Return, from the material below, each line in which "voraussichtlich" occurs.

> _Recorded information_

Start of Block

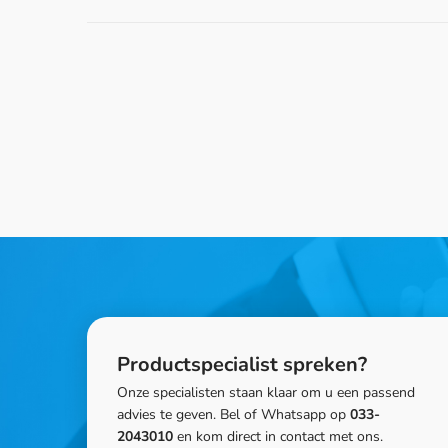
Productspecialist spreken?
Onze specialisten staan klaar om u een passend
advies te geven. Bel of Whatsapp op
033-
2043010
en kom direct in contact met ons.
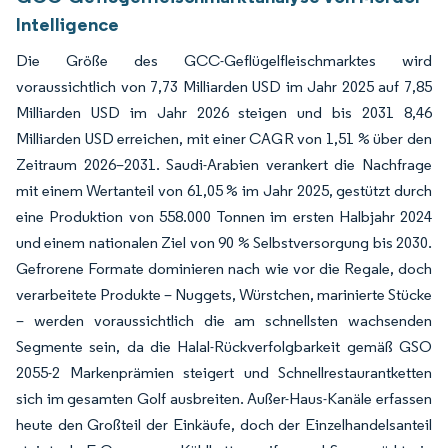
Intelligence
Die Größe des GCC-Geflügelfleischmarktes wird
voraussichtlich von 7,73 Milliarden USD im Jahr 2025 auf 7,85
Milliarden USD im Jahr 2026 steigen und bis 2031 8,46
Milliarden USD erreichen, mit einer CAGR von 1,51 % über den
Zeitraum 2026–2031. Saudi-Arabien verankert die Nachfrage
mit einem Wertanteil von 61,05 % im Jahr 2025, gestützt durch
eine Produktion von 558.000 Tonnen im ersten Halbjahr 2024
und einem nationalen Ziel von 90 % Selbstversorgung bis 2030.
Gefrorene Formate dominieren nach wie vor die Regale, doch
verarbeitete Produkte – Nuggets, Würstchen, marinierte Stücke
– werden voraussichtlich die am schnellsten wachsenden
Segmente sein, da die Halal-Rückverfolgbarkeit gemäß GSO
2055-2 Markenprämien steigert und Schnellrestaurantketten
sich im gesamten Golf ausbreiten. Außer-Haus-Kanäle erfassen
heute den Großteil der Einkäufe, doch der Einzelhandelsanteil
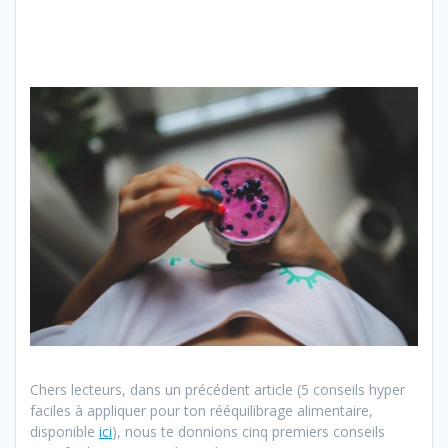
Chers lecteurs, dans un précédent article (5 conseils hyper
faciles à appliquer pour ton rééquilibrage alimentaire,
disponible
ici
), nous te donnions cinq premiers conseils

End of Block

> _Result for this task_
voraussichtlich von 7,73 Milliarden USD im Jahr 2025 auf 7,85
– werden voraussichtlich die am schnellsten wachsenden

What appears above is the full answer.